Go through the entries below and count the lines where the word "denge" appears; give only the count.

****************************************

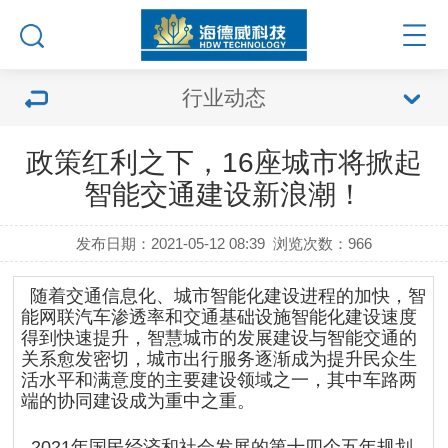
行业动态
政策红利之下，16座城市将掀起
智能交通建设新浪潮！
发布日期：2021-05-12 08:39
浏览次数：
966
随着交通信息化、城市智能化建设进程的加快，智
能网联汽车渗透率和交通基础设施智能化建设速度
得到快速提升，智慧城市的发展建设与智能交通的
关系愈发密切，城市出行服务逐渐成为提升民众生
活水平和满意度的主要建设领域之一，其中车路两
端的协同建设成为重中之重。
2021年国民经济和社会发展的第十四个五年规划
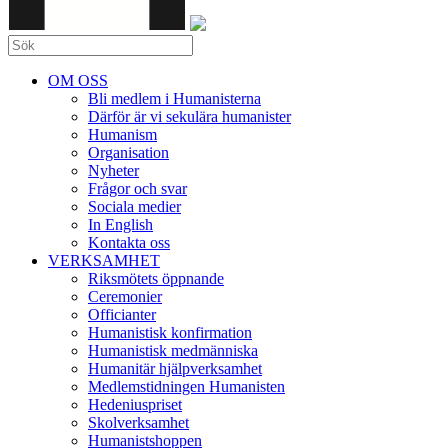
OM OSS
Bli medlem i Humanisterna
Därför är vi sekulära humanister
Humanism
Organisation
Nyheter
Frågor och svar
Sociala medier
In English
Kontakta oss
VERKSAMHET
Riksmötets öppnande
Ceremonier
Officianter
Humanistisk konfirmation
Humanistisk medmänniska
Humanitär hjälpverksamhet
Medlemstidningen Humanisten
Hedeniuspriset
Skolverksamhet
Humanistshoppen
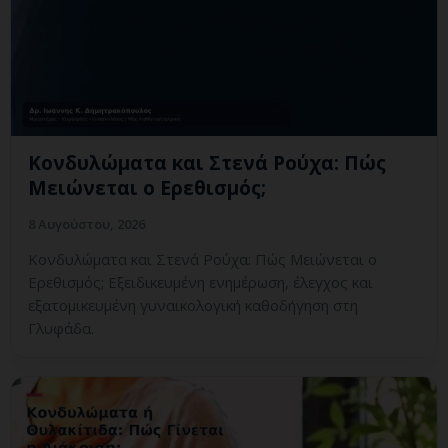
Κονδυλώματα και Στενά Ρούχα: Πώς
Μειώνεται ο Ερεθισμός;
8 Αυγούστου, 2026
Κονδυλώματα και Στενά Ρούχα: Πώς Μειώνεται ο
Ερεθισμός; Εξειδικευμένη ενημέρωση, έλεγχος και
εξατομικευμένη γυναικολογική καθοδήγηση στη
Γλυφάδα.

****************************************

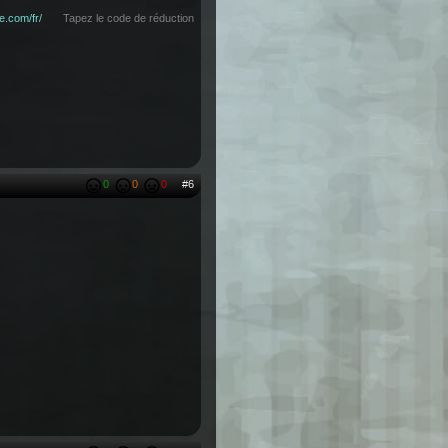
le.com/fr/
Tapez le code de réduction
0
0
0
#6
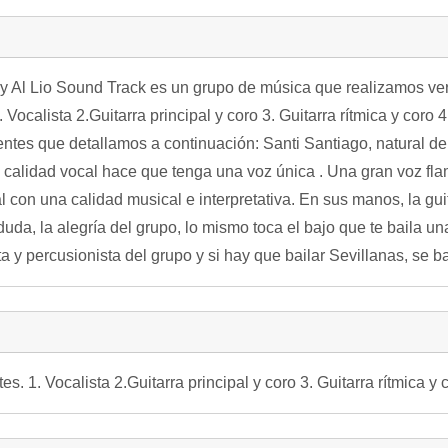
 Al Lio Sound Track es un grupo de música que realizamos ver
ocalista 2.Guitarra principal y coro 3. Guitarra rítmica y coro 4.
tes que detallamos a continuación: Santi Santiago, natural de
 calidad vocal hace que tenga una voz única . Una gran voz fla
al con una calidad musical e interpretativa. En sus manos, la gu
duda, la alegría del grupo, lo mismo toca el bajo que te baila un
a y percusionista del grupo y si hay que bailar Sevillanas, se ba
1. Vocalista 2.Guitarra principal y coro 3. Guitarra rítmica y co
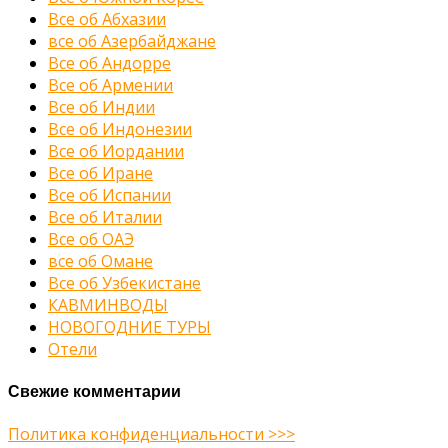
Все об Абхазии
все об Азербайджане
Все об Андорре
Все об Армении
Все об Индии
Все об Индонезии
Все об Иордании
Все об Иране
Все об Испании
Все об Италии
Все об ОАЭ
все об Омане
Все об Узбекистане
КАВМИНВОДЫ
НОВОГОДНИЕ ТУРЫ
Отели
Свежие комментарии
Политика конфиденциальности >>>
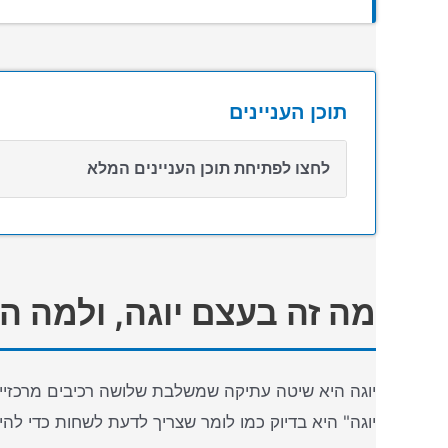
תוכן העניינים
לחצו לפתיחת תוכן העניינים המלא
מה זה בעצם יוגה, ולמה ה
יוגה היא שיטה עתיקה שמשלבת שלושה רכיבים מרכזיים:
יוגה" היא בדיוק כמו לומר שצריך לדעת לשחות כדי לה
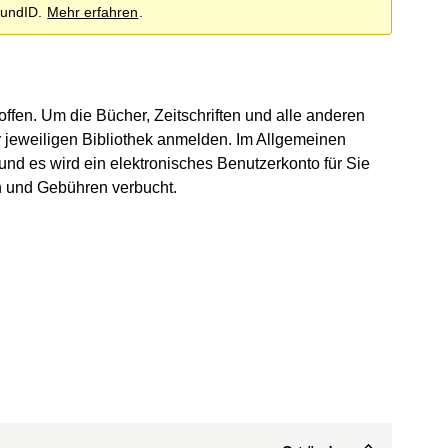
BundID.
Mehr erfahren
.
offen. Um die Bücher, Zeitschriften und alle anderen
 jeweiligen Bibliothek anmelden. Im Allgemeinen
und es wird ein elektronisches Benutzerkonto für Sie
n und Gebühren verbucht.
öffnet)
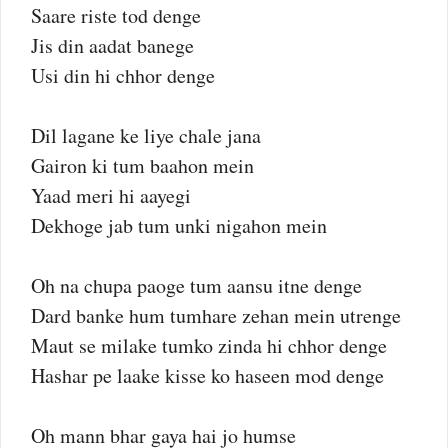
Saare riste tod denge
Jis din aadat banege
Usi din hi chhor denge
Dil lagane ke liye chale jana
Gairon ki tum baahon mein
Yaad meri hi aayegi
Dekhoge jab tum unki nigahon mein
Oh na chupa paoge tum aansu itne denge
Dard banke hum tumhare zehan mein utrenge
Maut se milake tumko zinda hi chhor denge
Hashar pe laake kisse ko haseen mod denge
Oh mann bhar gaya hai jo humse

****************************************

→ **SOLUTION TO THIS EXERCISE**: 5